B Milan Horácek and Galen S Wagner

Department of Physiology & Biophysics, Dalhousie University, Halifax, Nova Scotia, Canada
Department of Cardiology, Duke University Medical Center, Durham, NC, USA

Correspondence: B Milan Horácek, 4-P2 Sir Charles Tupper Med. Bldg., Dalhousie University, Halifax, NS, Canada B3H 4H7
E-mail: milan.horacek@dal.ca, phone 902-494-1306, fax 902-494-1685


Abstract. Standard 12-lead electrocardiogram (ECG) does not make the best use of the diagnostic information that can be acquired by noninvasive measurements of the heart 's electrical activity. The objective of this presentation is to demonstrate the role of body-surface potential mapping in identifying complementary/alternative ECG lead systems. Specifically, we will deal with the selection of the leads with which one can optimally diagnose vessel-specific acute myocardial ischemia, based on data consisting of 120 unipolar ECGs recorded during percutaneous transluminal coronary angioplasty (PTCA) in three groups of patients with single-vessel coronary artery disease. ST-segment changes were measured in all recorded leads as a difference between the ST amplitude during baseline and ischemic states. For each group of patients, mean ST changes were calculated and normalized by the corresponding standard deviation; these data were displayed as body-surface distributions and optimal vessel-specific leads were chosen.

Keywords: ECG Mapping; Acute Ischemia; Coronary Angioplasty; Diagnostic Classification; Optimal ECG Leads

1.  Introduction

Electrocardiographic ST-segment measurements have been widely used for detecting myocardial ischemia, most notably in patients with unstable coronary syndromes; for assessing thrombolytic treatment in patients with an acute myocardial infarction (MI); and for detecting sudden coronary artery closure in patients undergoing transcatheter revascularization [1]. The sensitivity and specificity for detecting myocardial ischemia can be much improved by a judicious choice of leads. In searching for the best leads, it is advantageous to use data recorded during balloon-inflation PTCA¡ªwhich provides a model for acute ischemia in humans [2]¡ªin combination with body-surface potential mapping, which provides a total picture of ECG changes [3, 4]. Our purpose here is to demonstrate how body-surface potential maps recorded during PTCA can be used to identify the optimal ECG leads for monitoring the ST-segment changes caused by acute ischemia [5].

2.  Methods

Study population consisted of 91 patients with single-vessel coronary artery disease for which they underwent PTCA [5]. For 32 of these patients, the lesion was in the left anterior descending (LAD) coronary artery; for 36 in the right coronary artery (RCA); and for 23 in the left circumflex (LCx) coronary artery. All patients had normal left-ventricular wall motion and no evidence of a recent MI. ECG data were recorded simultaneously from 120 unipolar leads; the acquisition system, subsequent signal processing, and interpolation for 352 sites on the torso have been described elsewhere [5]. The ST amplitude with respect to the TP baseline, at 60 ms after the J point, was determined at all sites during the baseline and ischemic states, and these values were subtracted from each other to produce ΔST maps. All ΔSTs pertaining to the given lead in each patient group were expressed as mean ± standard deviation (SD). Student 's t-test was used to determine the statistical significance, and mean ΔST distributions and their corresponding t distributions were plotted for each group.

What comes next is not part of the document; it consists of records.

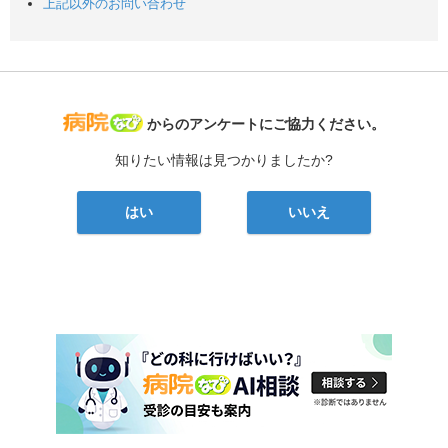
上記以外のお問い合わせ
病院なび
からのアンケートにご協力ください。
知りたい情報は見つかりましたか?
はい
いいえ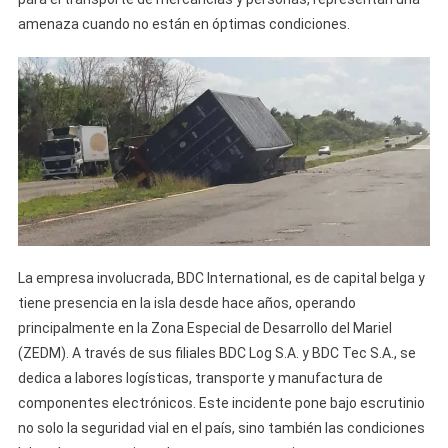
amenaza cuando no están en óptimas condiciones.
La empresa involucrada, BDC International, es de capital belga y
tiene presencia en la isla desde hace años, operando
principalmente en la Zona Especial de Desarrollo del Mariel
(ZEDM). A través de sus filiales BDC Log S.A. y BDC Tec S.A., se
dedica a labores logísticas, transporte y manufactura de
componentes electrónicos. Este incidente pone bajo escrutinio
no solo la seguridad vial en el país, sino también las condiciones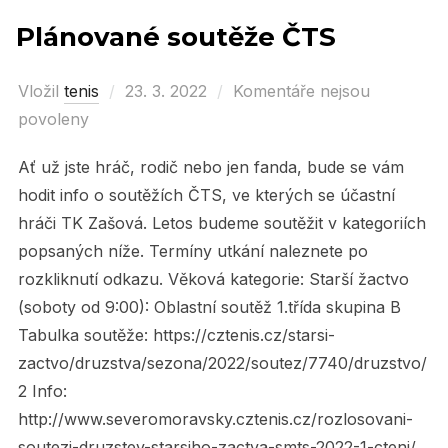
Plánované soutěže ČTS
Vložil
tenis
Posted
23. 3. 2022
Komentáře nejsou
povoleny
on
Ať už jste hráč, rodič nebo jen fanda, bude se vám
hodit info o soutěžích ČTS, ve kterých se účastní
hráči TK Zašová. Letos budeme soutěžit v kategoriích
popsaných níže. Termíny utkání naleznete po
rozkliknutí odkazu. Věková kategorie: Starší žactvo
(soboty od 9:00): Oblastní soutěž 1.třída skupina B
Tabulka soutěže: https://cztenis.cz/starsi-
zactvo/druzstva/sezona/2022/soutez/7740/druzstvo/
2 Info:
http://www.severomoravsky.cztenis.cz/rozlosovani-
soutezi-druzstev-starsiho-zactva-smts-2022-1-cteni/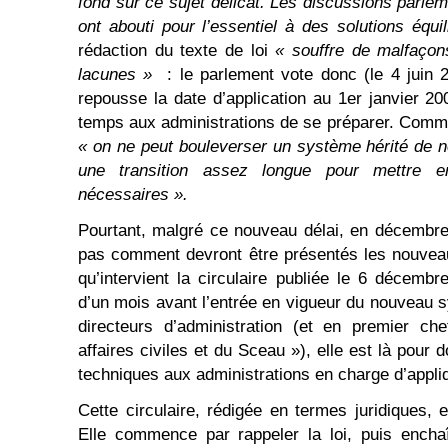
fond sur ce sujet délicat. Les discussions parle
ont abouti pour l’essentiel à des solutions équil
rédaction du texte de loi
« souffre de malfaçon
lacunes »
: le parlement vote donc (le 4 juin 2
repousse la date d’application au 1er janvier 20
temps aux administrations de se préparer. Comm
« on ne peut bouleverser un système hérité de no
une transition assez longue pour mettre e
nécessaires ».
Pourtant, malgré ce nouveau délai, en décembre
pas comment devront être présentés les nouvea
qu’intervient la circulaire publiée le 6 décembr
d’un mois avant l’entrée en vigueur du nouveau 
directeurs d’administration (et en premier ch
affaires civiles et du Sceau »), elle est là pou
techniques aux administrations en charge d’appliqu
Cette circulaire, rédigée en termes juridiques, 
Elle commence par rappeler la loi, puis ench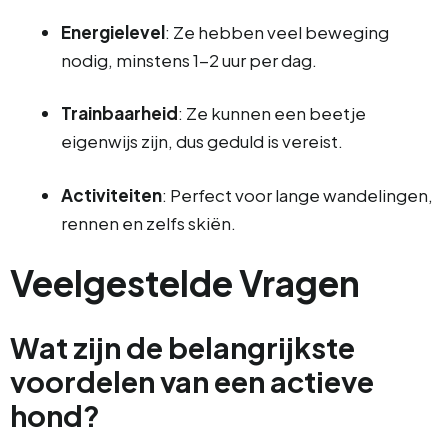
Energielevel
: Ze hebben veel beweging
nodig, minstens 1-2 uur per dag.
Trainbaarheid
: Ze kunnen een beetje
eigenwijs zijn, dus geduld is vereist.
Activiteiten
: Perfect voor lange wandelingen,
rennen en zelfs skiën.
Veelgestelde Vragen
Wat zijn de belangrijkste
voordelen van een actieve
hond?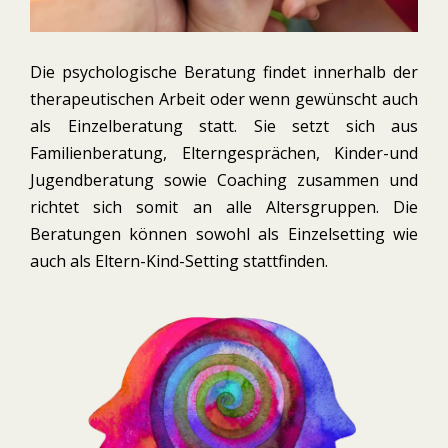
Die psychologische Beratung findet innerhalb der
therapeutischen Arbeit oder wenn gewünscht auch
als Einzelberatung statt. Sie setzt sich aus
Familienberatung, Elterngesprächen, Kinder-und
Jugendberatung sowie Coaching zusammen und
richtet sich somit an alle Altersgruppen. Die
Beratungen können sowohl als Einzelsetting wie
auch als Eltern-Kind-Setting stattfinden.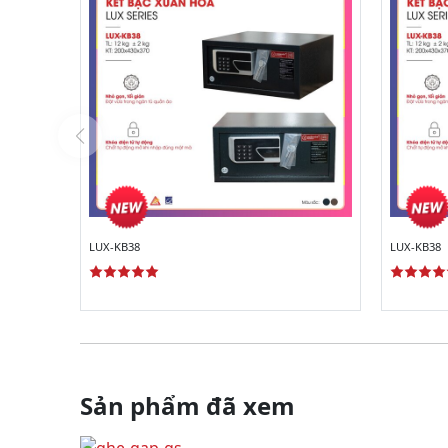
LUX-KB38
LUX-KB38
Sản phẩm đã xem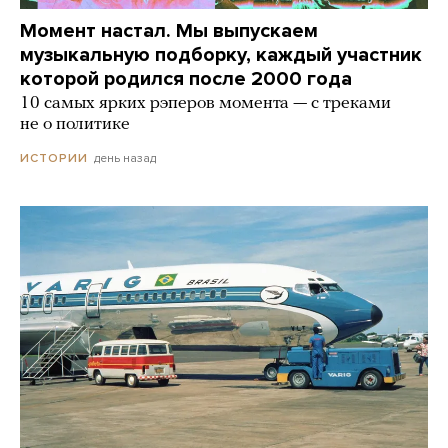
Момент настал. Мы выпускаем
музыкальную подборку, каждый участник
которой родился после 2000 года
10 самых ярких рэперов момента — с треками
не о политике
день назад
ИСТОРИИ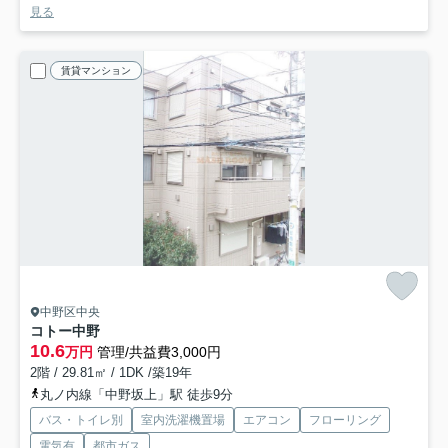
見る
賃貸マンション
中野区中央
コトー中野
10.6
万円
管理/共益費3,000円
2階 / 29.81㎡ / 1DK /築19年
丸ノ内線「中野坂上」駅 徒歩9分
バス・トイレ別
室内洗濯機置場
エアコン
フローリング
電気有
都市ガス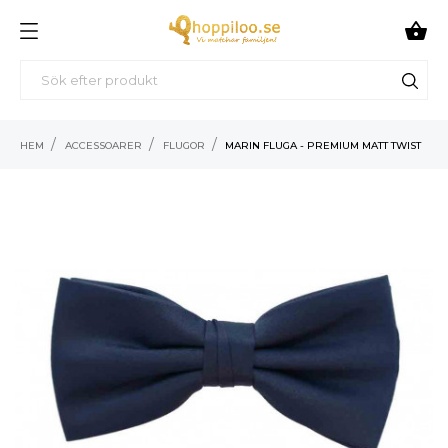

HEM
ACCESSOARER
FLUGOR
MARIN FLUGA - PREMIUM MATT TWIST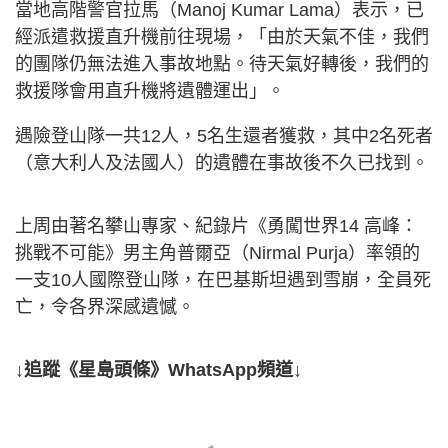
當地高階警官拉馬（Manoj Kumar Lama）表示，已
經派遣救援直升機前往現場，「由於天氣不佳，我們
的團隊仍無法進入事故地點。待天氣好轉後，我們的
救援隊會用直升機將遺體運出」。
遇險登山隊一共12人，5名生還者獲救，其中2名死者
（意大利人及法國人）的遺體在事故後不久已找到。
上周由著名攀山專家、紀錄片《勇闖世界14 高峰：
挑戰不可能》男主角普爾亞（Nirmal Purja）率領的
一支10人國際登山隊，在巴基斯坦遇到雪崩，全員死
亡，令各界深感遺憾。
↓追蹤《星島頭條》WhatsApp頻道↓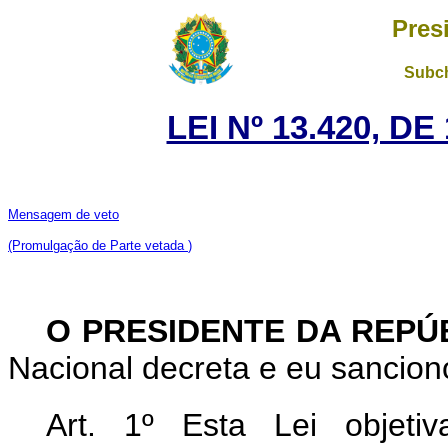
Pres
Subch
LEI Nº 13.420, D
Mensagem de veto
(Promulgação de Parte vetada
)
O PRESIDENTE DA REPÚ
Nacional decreta e eu sanciono
Art. 1º Esta Lei objetiv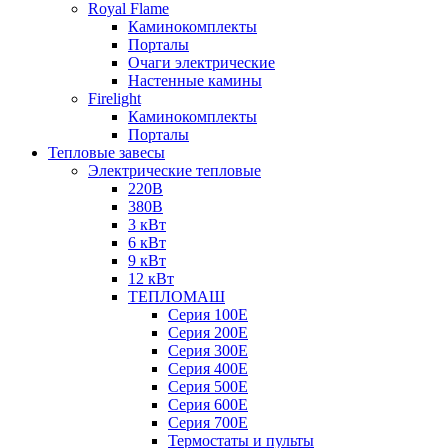
Royal Flame
Каминокомплекты
Порталы
Очаги электрические
Настенные камины
Firelight
Каминокомплекты
Порталы
Тепловые завесы
Электрические тепловые
220В
380В
3 кВт
6 кВт
9 кВт
12 кВт
ТЕПЛОМАШ
Серия 100E
Серия 200E
Серия 300E
Серия 400E
Серия 500E
Серия 600E
Серия 700E
Термостаты и пульты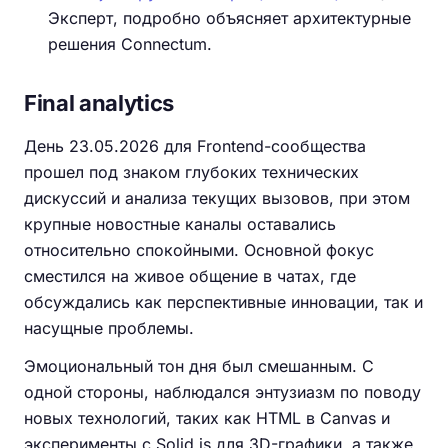
Эксперт, подробно объясняет архитектурные
решения Connectum.
Final analytics
День 23.05.2026 для Frontend-сообщества
прошел под знаком глубоких технических
дискуссий и анализа текущих вызовов, при этом
крупные новостные каналы оставались
относительно спокойными. Основной фокус
сместился на живое общение в чатах, где
обсуждались как перспективные инновации, так и
насущные проблемы.
Эмоциональный тон дня был смешанным. С
одной стороны, наблюдался энтузиазм по поводу
новых технологий, таких как HTML в Canvas и
эксперименты с Solid.js для 3D-графики, а также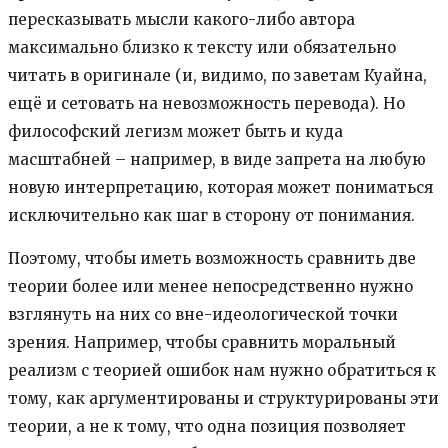
пересказывать мысли какого-либо автора
максимально близко к тексту или обязательно
читать в оригинале (и, видимо, по заветам Куайна,
ещё и сетовать на невозможность перевода). Но
философский легизм может быть и куда
масштабней – например, в виде запрета на любую
новую интерпретацию, которая может пониматься
исключительно как шаг в сторону от понимания.
Поэтому, чтобы иметь возможность сравнить две
теории более или менее непосредственно нужно
взглянуть на них со вне-идеологической точки
зрения. Например, чтобы сравнить моральный
реализм с теорией ошибок нам нужно обратиться к
тому, как аргументированы и структурированы эти
теории, а не к тому, что одна позиция позволяет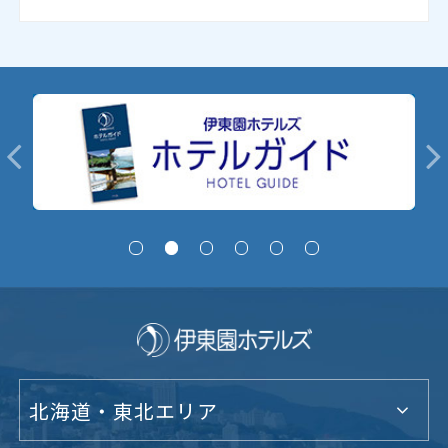
北海道・東北エリア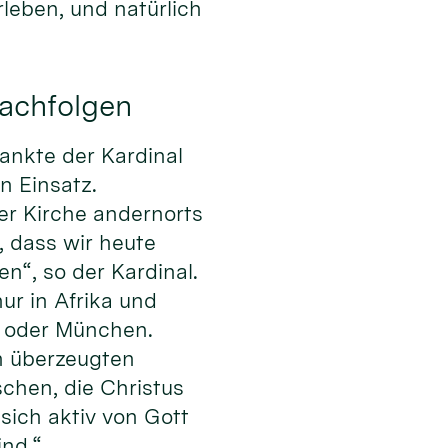
leben, und natürlich
nachfolgen
dankte der Kardinal
n Einsatz.
der Kirche andernorts
 dass wir heute
“, so der Kardinal.
nur in Afrika und
in oder München.
n überzeugten
chen, die Christus
sich aktiv von Gott
ind.“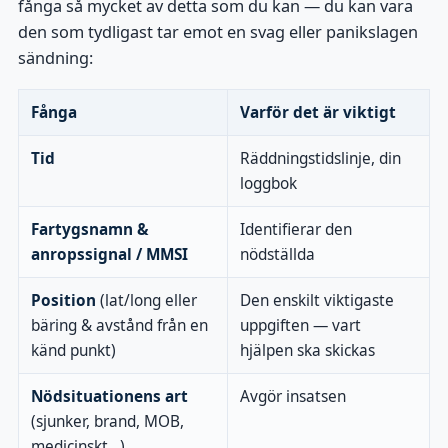
fånga så mycket av detta som du kan — du kan vara
den som tydligast tar emot en svag eller panikslagen
sändning:
Fånga
Varför det är viktigt
Tid
Räddningstidslinje, din
loggbok
Fartygsnamn &
Identifierar den
anropssignal / MMSI
nödställda
Position
(lat/long eller
Den enskilt viktigaste
bäring & avstånd från en
uppgiften — vart
känd punkt)
hjälpen ska skickas
Nödsituationens art
Avgör insatsen
(sjunker, brand, MOB,
medicinskt…)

3.  Optimal Leads Suggested by Body-Surface Potential Mapping Study

The relationship between the ischemia caused by an occlusion of a specific coronary artery and the body-surface distribution of ECG potentials is illustrated in reference [5], which shows the mean ΔST maps and corresponding t maps induced by inflations of the PTCA balloon. In the mean ΔST map for the LAD group, the maximum occurs just above the lead V3, and the inferior part of the map is negative, with the minimum in the mid-dorsal area. In the mean ΔST maps for the RCA and LCx groups, the positive potentials are on the inferior torso, and the negative potentials are on the superior torso, with the minimum occurring above V2 and V3, but, whereas the pattern of the LCx map resembles that of the LAD map, albeit with the opposite polarity, the pattern of the RCA map has a more vertical axis, with its maximum occurring on the lower anterior chest. The maps of t values resemble their corresponding ΔST maps, but they differ somewhat in the locations of LAD- and RCA-group extrema. Based on this evidence, optimal vessel-specific bipolar leads for detecting ischemia related to one of the coronary arteries would be: near V3 (+) and 5 cm below V8 (-) for LAD, the left iliac crest (+) and 5 cm above V3 (-) for RCA, and 5 cm below V8 (+) and 2.5 cm above V2 (-) for LCx.

4.  Limitations of Currently Used Leads

The criteria for both thrombolytic therapy and primary angioplasty require the presence of ST elevation greater than 0.1 mV in two or more contiguous leads of the 12-lead electrocardiogram (ECG) [6]. However, in many patients with a suspected MI, ST elevation is not seen on routine 12-lead ECGs; e.g., Huey and colleagues [7] observed acute ST elevation in less than one half of patients with LCx occlusion and in less than three quarters of patients with RCA or LAD occlusion. Zalenski and colleagues [8] conducted a prospective multicenter study to assess whether, in patients with a suspected MI, the diagnostic accuracy of 12-lead ECGs improves when ST elevation in posterior chest leads and right chest leads is added to the set of measurements; their conclusion was that the improvement is only modest. On the other hand, Agarwal and colleagues [9] found ST elevation in V7 - V9 useful for diagnosing LCx-related acute posterior MIs, which agrees with our finding that the optimal site for detecting LCx-related ischemia is near V8. Krucoff and colleagues [10] have used a bipolar lead with one electrode on the back for monitoring ischemia (combining a positive electrode at the V2 position with a negative one at the spinous process), and they found that LAD-related ischemia is invariably picked up by this lead. We have shown that bipolar leads with one of the electrodes on the back are most sensitive for detecting LAD- and LCx-related ischemia [5].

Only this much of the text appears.